Repeat exactly the lines from the one containing "Visitors watching Devil's" through the last line of the records below, both included, and nothing else.

Records to use
____________________
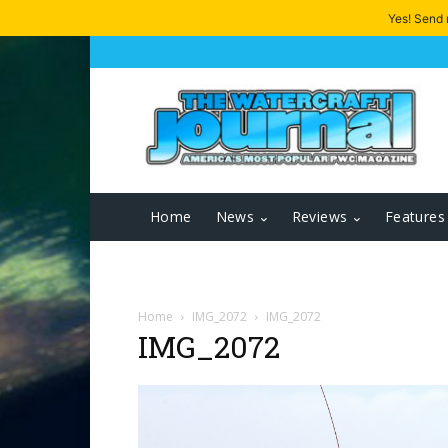
Yes! Send
Home
News
Reviews
Features
Home
IMG_2072
IMG_2072
IMG_2072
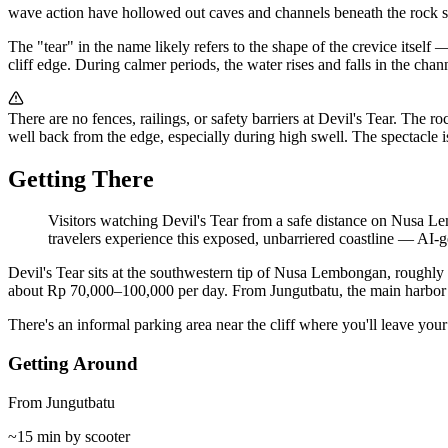
wave action have hollowed out caves and channels beneath the rock sh
The "tear" in the name likely refers to the shape of the crevice itsel
cliff edge. During calmer periods, the water rises and falls in the cha
There are no fences, railings, or safety barriers at Devil's Tear. The r
well back from the edge, especially during high swell. The spectacle i
Getting There
Visitors watching Devil's Tear from a safe distance on Nusa Le
travelers experience this exposed, unbarriered coastline
—
AI-ge
Devil's Tear sits at the southwestern tip of Nusa Lembongan, roughly 
about Rp 70,000–100,000 per day. From Jungutbatu, the main harbor vil
There's an informal parking area near the cliff where you'll leave you
Getting Around
From Jungutbatu
~15 min by scooter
____________________
Answer section
Visitors watching Devil's Tear from a safe distance on Nusa Le
travelers experience this exposed, unbarriered coastline
—
AI-ge
Devil's Tear sits at the southwestern tip of Nusa Lembongan, roughly 
about Rp 70,000–100,000 per day. From Jungutbatu, the main harbor vil
There's an informal parking area near the cliff where you'll leave you
Getting Around
From Jungutbatu
~15 min by scooter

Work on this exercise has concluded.